Become conscious of how your imagination works, and realize that your thoughts translates into words, translates into actions.
For further reading check out this great article by Anna Holmes of The New Yorker White Until Proven Black: Imagining Race in Hunger Games
An addendum
Some have rightfully asked me to speak to the fact that Zimmerman’s ethnicity has been questioned. There has been an argument floating around that because Zimmerman is part (or full) Hispanic, that this somehow cancels out the fact that the murder was racially motivated since “Zimmerman is a racial minority himself.” This is my response to that argument:
Racist prejudice touches us all, how could it not when we live in a society that constantly offers up some groups as more worthy, more intelligent, more beautiful than others? Therefore, despite the fact that Zimmerman is part (or full) Hispanic this racially motivated attack is PROOF that a constant indoctrination of racist stereotype has the ability to seep into the minds of all bodies and manifests itself in physical violence. We cannot deny this, to deny this is to be complicit in a system that not only degrades the value of People of colour, but also PITS people of colour against each other, giving more privilege to some groups and less to others, so that we can continue to oppress ourselves on top of bring oppressed by a system that privileges White bodies. There is a need for ALL anti-racist people (People of colour and White) to ADMIT that this system exists. To my anti-racist White activists, aspiring anti-racist White activists and White people committed to living a racist free life, you must remember that to have white skin does not mean that one has to uphold White superiority. Just as my heterosexuality does not mean that I uphold heteronormativity and homophobia. Just as I willingly admit my privilege as a heterosexual woman, it is imperative that anti-racist White people admit that this society DOES privilege them for having White skin in order for them to work alongside (and not on top) of People of Colour in this fight to end racism.

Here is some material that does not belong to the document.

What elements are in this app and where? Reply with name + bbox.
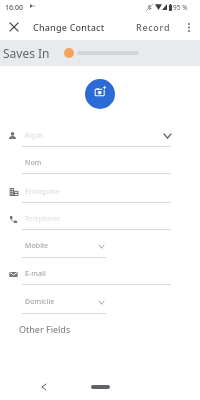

This is not to say that White people do not face oppression in regards to sexism (being a woman), cisgenerdism (not biologically born woman or man), homophobia (being non-heterosexual), ableism (being Disabled), classism (working class or poor), etc, but again I must reiterate that there is NO system in place that systematically discriminates a White person on the basis of them having White skin. While racist prejudice, the discriminating thought, can be possessed by ALL people, and even racist discrimination, the action motivated from that thought, can be enacted by some, the racist system is a set of institutions that make this discrimination an ongoing pattern, and this system is one that works predominantly for White people in this country despite Canada’s insistence that we are ‘multicultural.’ Again, while it systematically discriminates People of Colour on the basis of skin colour, is does NOT systematically discriminate White people on the basis of their white skin. This is CLEAR and to admit this does not in any way negate the oppression that White people do face for the other facets of their identity. To deny this is to remain complicit in the invisibilization of racism by asserting the falsehood that “we’re colourblind.” We don’t need to be “colourblind” – this is not the goal. We are of different colours and are beautiful in our difference – we are all to be respected and not merely ‘tolerated.’ The goal, is not to ‘erase colour’, but to stop attributing different human worth to different colour. Thus, despite the fact that race is a biologically false category, it has become a very real SOCIAL category in that mechanisms in this society has and continues to make certain racial groups more structurally vulnerable to poverty (job discrimination), disease (differential access to medicine because of lower income and more exposure to dangerous conditions because of lower paying jobs), and clearly VIOLENCE (the normalization of their deaths because of their dehumanization).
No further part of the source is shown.